# Software zur virtuellen Inbetriebnahme / Softwaretest [fe.screen-sim]



## SimTeam (13 Juli 2017)

Hallo,

in unserem Unternehmen entwickeln wir seit Jahren eine Software für virtuelle Inbetriebnahmen und Anlagentest. Dabei wird eine Verbindung mit der realen Steuerung oder emulierten Steuerung aufgebaut. Die Software bleibt dabei unverändert. In 3D lässt sich einfach schnell und intuitiv die reale Anlage modelieren. Damit hat man dann die Möglichkeit die Steuerungssoftware und Visualisierung testen zu können ohne die reale Anlage zur Verfügung zu haben. Dies bietet den Vorteil das selbst komplizierte Anlagen und Vorgänge darin bereits ohn Risiko für Mensch oder Geräte geprüft werden können. 
Die Software wird bereits in einigen Unternehmen und Ausbildungseinrichtungen mit Erfolg eingesetzt. 

Ein sehr großer Vorteil liegt vor allem in der Leistungsfähigkeit der Software mit der selbst komplette Analgen mit bis zu 10 verschiedenen Steuerungen gleichzeitig simuliert werden können.

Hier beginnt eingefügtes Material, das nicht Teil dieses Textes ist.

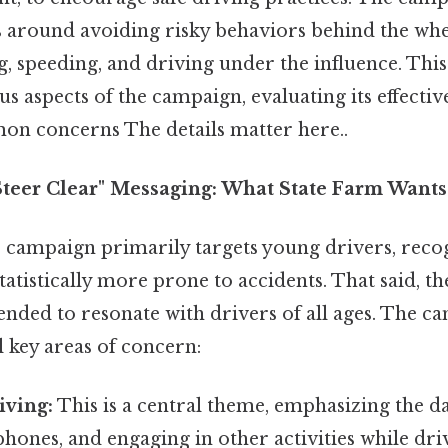
 around avoiding risky behaviors behind the whee
g, speeding, and driving under the influence. This 
us aspects of the campaign, evaluating its effecti
n concerns The details matter here..
"Steer Clear" Messaging: What State Farm Want
 campaign primarily targets young drivers, recog
atistically more prone to accidents. That said, t
ended to resonate with drivers of all ages. The c
l key areas of concern:
iving:
This is a central theme, emphasizing the da
hones, and engaging in other activities while dri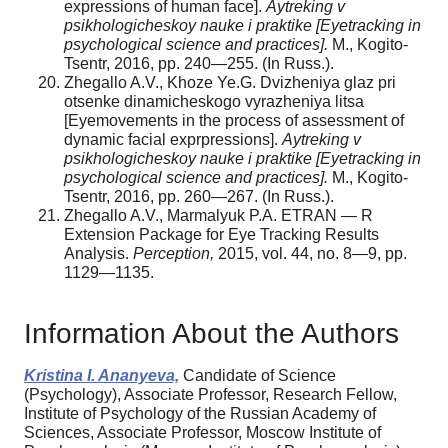
expressions of human face].
Aytreking v
psikhologicheskoy nauke i praktike [Eyetracking in
psychological science and practices].
M., Kogito-
Tsentr, 2016, pp. 240—255. (In Russ.).
Zhegallo A.V., Khoze Ye.G. Dvizheniya glaz pri
otsenke dinamicheskogo vyrazheniya litsa
[Eyemovements in the process of assessment of
dynamic facial exprpressions].
Aytreking v
psikhologicheskoy nauke i praktike [Eyetracking in
psychological science and practices].
M., Kogito-
Tsentr, 2016, pp. 260—267. (In Russ.).
Zhegallo A.V., Marmalyuk P.A. ETRAN — R
Extension Package for Eye Tracking Results
Analysis.
Perception,
2015, vol. 44, no. 8—9, pp.
1129—1135.
Information About the Authors
Kristina I. Ananyeva,
Candidate of Science
(Psychology), Associate Professor, Research Fellow,
Institute of Psychology of the Russian Academy of
Sciences, Associate Professor, Moscow Institute of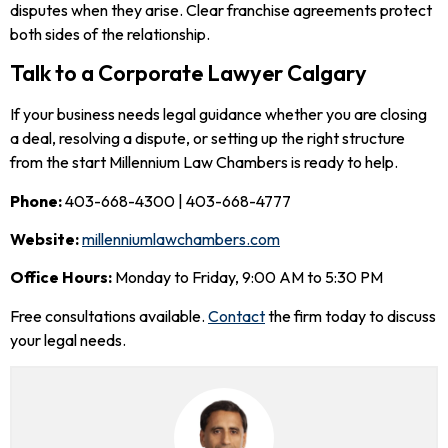
disputes when they arise. Clear franchise agreements protect
both sides of the relationship.
Talk to a Corporate Lawyer Calgary
If your business needs legal guidance whether you are closing
a deal, resolving a dispute, or setting up the right structure
from the start Millennium Law Chambers is ready to help.
Phone:
403-668-4300 | 403-668-4777
Website:
millenniumlawchambers.com
Office Hours:
Monday to Friday, 9:00 AM to 5:30 PM
Free consultations available.
Contact
the firm today to discuss
your legal needs.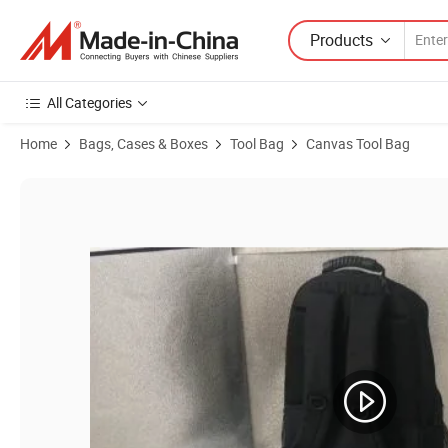
Products
All Categories
Home
Bags, Cases & Boxes
Tool Bag
Canvas Tool Bag
Product Images of Deluxe Cosmetic Trolley Bag with Inside Mould Co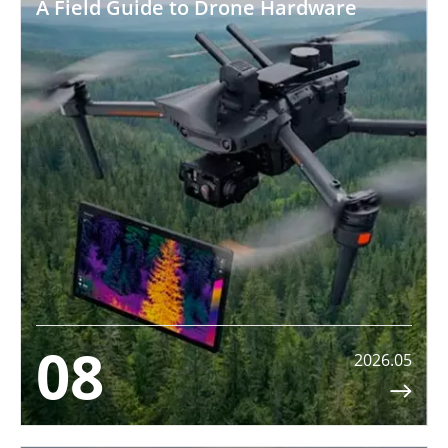
A Field Guide to Drone Hardware
08
2026.05
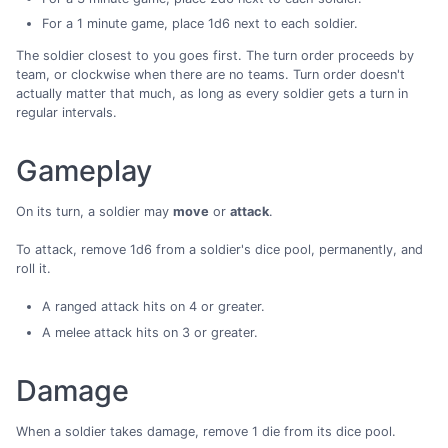
For a 1 minute game, place 1d6 next to each soldier.
The soldier closest to you goes first. The turn order proceeds by
team, or clockwise when there are no teams. Turn order doesn't
actually matter that much, as long as every soldier gets a turn in
regular intervals.
Gameplay
On its turn, a soldier may
move
or
attack
.
To attack, remove 1d6 from a soldier's dice pool, permanently, and
roll it.
A ranged attack hits on 4 or greater.
A melee attack hits on 3 or greater.
Damage
When a soldier takes damage, remove 1 die from its dice pool.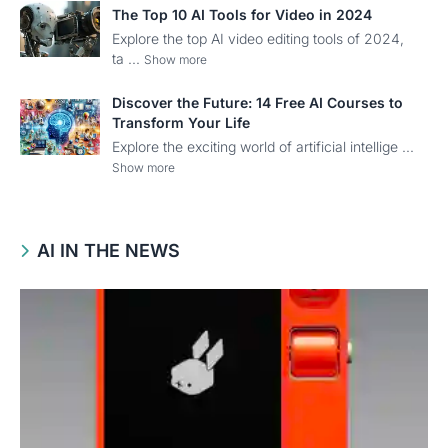
The Top 10 AI Tools for Video in 2024
Explore the top AI video editing tools of 2024,
ta ...
Show more
Discover the Future: 14 Free AI Courses to
Transform Your Life
Explore the exciting world of artificial intellige ...
Show more
AI IN THE NEWS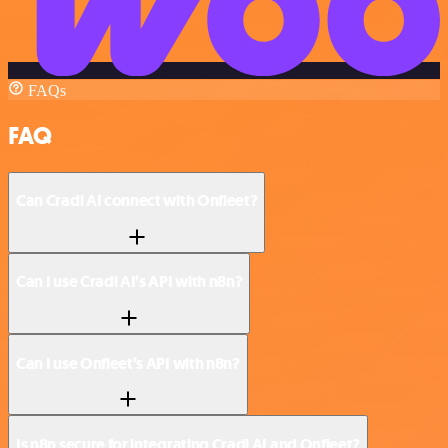
FAQs
FAQ
Can Cradl AI connect with Onfleet?
Can I use Cradl AI’s API with n8n?
Can I use Onfleet’s API with n8n?
Is n8n secure for integrating Cradl AI and Onfleet?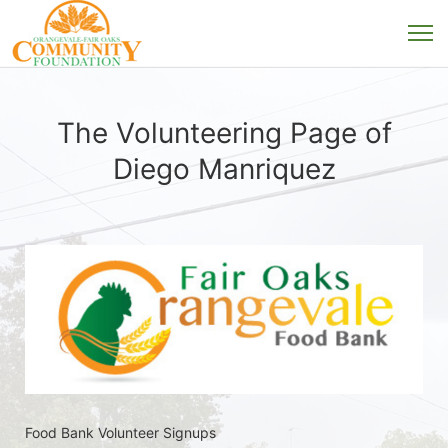
The Volunteering Page of
Diego Manriquez
Food Bank Volunteer Signups 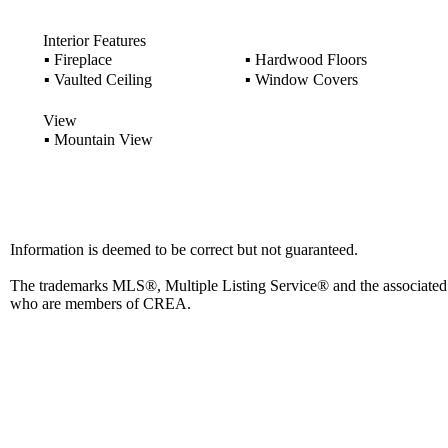
Interior Features
▪
Fireplace
▪
Hardwood Floors
▪
Vaulted Ceiling
▪
Window Covers
View
▪
Mountain View
Information is deemed to be correct but not guaranteed.
The trademarks MLS®, Multiple Listing Service® and the associated l
who are members of CREA.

Zudem kann man alle Bearbeitungen jederzeit während der Simulation durchführen, da man nicht in einen anderen Modus wechseln braucht. 

Wer sich ein Bild davon machen möchte wie solche Simulationen dann aussehen oder einen Blick auf die Bedienung werfen möchte kann das sehr gerne auf unserem Youtube Channel machen unter
https://www.youtube.com/channel/UCzvNx_5pBeCpqnqO6qGw0ZQ


----------



## Matze001 (13 Juli 2017)

Könntest Du aufhören alle Beiträge die irgendwie mit virtuellen IBNs zu tun haben vollzuspammen.
Außerdem sieht es auf den ersten Blick aus wie von 1980.

Grüße

Marcel


----------



## SimTeam (13 Juli 2017)

Hallo Marcel,

wenn du dir die Beiträge ansiehst, wurde in denen nach einer Software gefragt oder nach einem Produkt mit dem man so etwas realisieren kann. Da ich eine kenne, denke ich sollte es in einem Forum erlaubt sein dann auch etwas dazu schreiben zu dürfen . 

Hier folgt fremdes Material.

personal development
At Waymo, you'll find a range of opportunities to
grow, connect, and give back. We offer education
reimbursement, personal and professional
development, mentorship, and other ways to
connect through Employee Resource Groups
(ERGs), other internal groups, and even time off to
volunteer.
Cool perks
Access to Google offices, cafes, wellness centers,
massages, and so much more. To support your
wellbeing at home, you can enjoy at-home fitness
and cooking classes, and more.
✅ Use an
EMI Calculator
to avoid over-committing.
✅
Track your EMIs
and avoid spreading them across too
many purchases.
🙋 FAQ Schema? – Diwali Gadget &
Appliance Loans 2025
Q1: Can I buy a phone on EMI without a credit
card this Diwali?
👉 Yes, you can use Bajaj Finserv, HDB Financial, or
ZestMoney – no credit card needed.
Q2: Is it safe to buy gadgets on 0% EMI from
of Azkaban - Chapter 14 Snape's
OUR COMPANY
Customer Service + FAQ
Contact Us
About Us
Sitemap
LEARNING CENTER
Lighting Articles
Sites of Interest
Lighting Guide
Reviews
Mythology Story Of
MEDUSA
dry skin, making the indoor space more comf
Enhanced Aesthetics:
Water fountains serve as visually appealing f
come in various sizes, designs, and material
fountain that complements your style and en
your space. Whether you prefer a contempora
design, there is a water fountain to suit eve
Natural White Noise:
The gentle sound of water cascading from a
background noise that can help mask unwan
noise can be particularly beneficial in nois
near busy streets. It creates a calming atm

Die Texte sind nicht rauskopiert bzw. gespammt sonst wären ja nicht so viele Rechschreibfehler drin . Ok evtl. zu viel Text aber auch wenn ich der Rechtschreibung nicht mächtig bin nutze ich doch gerne den vorhenen Platz für Text.

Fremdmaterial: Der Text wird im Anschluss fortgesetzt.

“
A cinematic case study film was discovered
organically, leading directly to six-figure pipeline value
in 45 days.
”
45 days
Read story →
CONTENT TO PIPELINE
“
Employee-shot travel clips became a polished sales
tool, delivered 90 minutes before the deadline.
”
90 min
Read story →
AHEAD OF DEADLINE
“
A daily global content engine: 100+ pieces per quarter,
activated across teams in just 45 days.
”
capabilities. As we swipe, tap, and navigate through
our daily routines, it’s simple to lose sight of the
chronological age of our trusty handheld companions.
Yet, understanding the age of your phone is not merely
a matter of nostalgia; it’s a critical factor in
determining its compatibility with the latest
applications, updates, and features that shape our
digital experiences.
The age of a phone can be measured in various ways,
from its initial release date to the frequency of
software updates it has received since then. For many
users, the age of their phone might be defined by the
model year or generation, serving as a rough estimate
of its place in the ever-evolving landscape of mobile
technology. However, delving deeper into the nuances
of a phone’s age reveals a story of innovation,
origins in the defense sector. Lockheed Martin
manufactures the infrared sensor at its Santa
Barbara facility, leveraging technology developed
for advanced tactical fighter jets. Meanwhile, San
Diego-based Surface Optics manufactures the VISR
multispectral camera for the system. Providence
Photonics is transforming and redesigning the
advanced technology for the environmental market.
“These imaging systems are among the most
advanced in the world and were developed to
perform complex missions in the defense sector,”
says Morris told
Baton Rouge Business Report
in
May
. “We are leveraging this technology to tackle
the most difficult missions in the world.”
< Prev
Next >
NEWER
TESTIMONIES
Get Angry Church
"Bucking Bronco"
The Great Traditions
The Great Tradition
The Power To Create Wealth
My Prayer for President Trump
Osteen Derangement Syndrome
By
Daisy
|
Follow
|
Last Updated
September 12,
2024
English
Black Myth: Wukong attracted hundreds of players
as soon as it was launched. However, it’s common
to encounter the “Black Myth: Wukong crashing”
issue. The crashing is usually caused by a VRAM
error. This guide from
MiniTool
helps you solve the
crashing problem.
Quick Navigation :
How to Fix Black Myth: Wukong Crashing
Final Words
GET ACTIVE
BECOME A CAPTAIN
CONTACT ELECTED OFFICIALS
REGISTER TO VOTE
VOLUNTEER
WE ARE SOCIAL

Das die Software aussieht wie in den 80igern (hatte wir damals schon Farbmonitore.. puh glaub ich hatte noch nicht mal den C64)  hängt vielleicht davon ab das du in youtube mit 480p deine Videos ansiehtst . 
Ne Spaß denke du spielst auf die Optik der Modelle an. Da diese aber auch aus 3d Konstruktionsprogrammen importiert werden kann, sieht das alles schnell gleich ganz anders aus. Spielt halt bei einem reinen Funktionstest keine Rolle wie das Modell aussieht wichtig ist das es Physikalisch richtig funktioniert und mann ne komplette Anlage mit ein paar hundert Förderer Simulieren kann. Sieht mit echten 3D Modellen gleich mal dann so aus: https://www.youtube.com/watch?v=TXrTSBsqdWY
Wenn du in den 80igern bereits Lager mit 6 Steuerungen (ca 5000E/A pro Steuerungen) und 1012 Lagerpläte mit kommpleter Fördertechnick Simulieren konntest in 99% echtezeit (auf Windows PC geht das nicht wirklich mit 100% wenn du weist was ich meine) dann bitte melde dich bei mir  für so ein Gesrpäch bin ich immer zu haben. Das so was in fe.screen-sim geht siehst hier https://www.youtube.com/watch?v=JGLobWhifLI. Manchmal täuscht ein zu kurzer Blick auch


----------



## Fabpicard (14 Juli 2017)

Auf Ja... Letzte Beiträge jeweils:
09.06.2017
07.01.2017
03.09.2016
07.07.2009

Bestimmt wird den aus 2009 das jetzt brennend interessieren... *meldebutton-drück*


----------



## Thomas_v2.1 (14 Juli 2017)

Dank verfügbarer leistungstarker Spiele-Engines ist sowas heutzutage recht einfach möglich. So wie es aussieht verwendet ihr die Unity-Engine. Ich habe das selber zu Hause mit der Unreal-Engine gemacht, mit einem vernünftigen Konzept ist da die SPS-Anbindung relativ einfach zu bewerkstelligen. Bei mir waren das in Summe ein paar hundert Zeilen Programmcode. Wenn du über Plcsim mit Prosim das Prozessabbild einliest, hast du mit einem Aufruf tausende Signale in deinem Spiel zur Verfügung.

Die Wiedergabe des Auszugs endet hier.